**How to complete this task**: All of the records below are to be given again word for word, with the pictures removed.

**Provided material**:
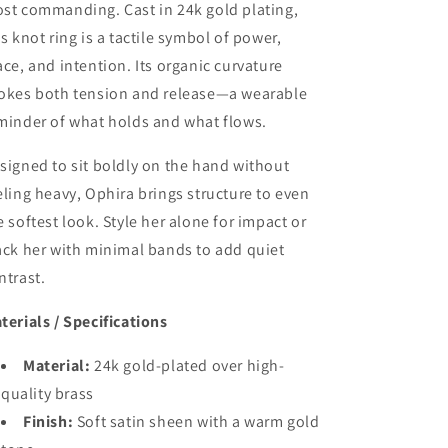
st commanding. Cast in 24k gold plating,
is knot ring is a tactile symbol of power,
ace, and intention. Its organic curvature
okes both tension and release—a wearable
minder of what holds and what flows.
signed to sit boldly on the hand without
eling heavy, Ophira brings structure to even
e softest look. Style her alone for impact or
ack her with minimal bands to add quiet
ntrast.
terials / Specifications
Material:
24k gold-plated over high-
quality brass
Finish:
Soft satin sheen with a warm gold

**Response to the task**:
st commanding. Cast in 24k gold plating,
is knot ring is a tactile symbol of power,
ace, and intention. Its organic curvature
okes both tension and release—a wearable
minder of what holds and what flows.
signed to sit boldly on the hand without
eling heavy, Ophira brings structure to even
e softest look. Style her alone for impact or
ack her with minimal bands to add quiet
ntrast.
terials / Specifications
Material:
24k gold-plated over high-
quality brass
Finish:
Soft satin sheen with a warm gold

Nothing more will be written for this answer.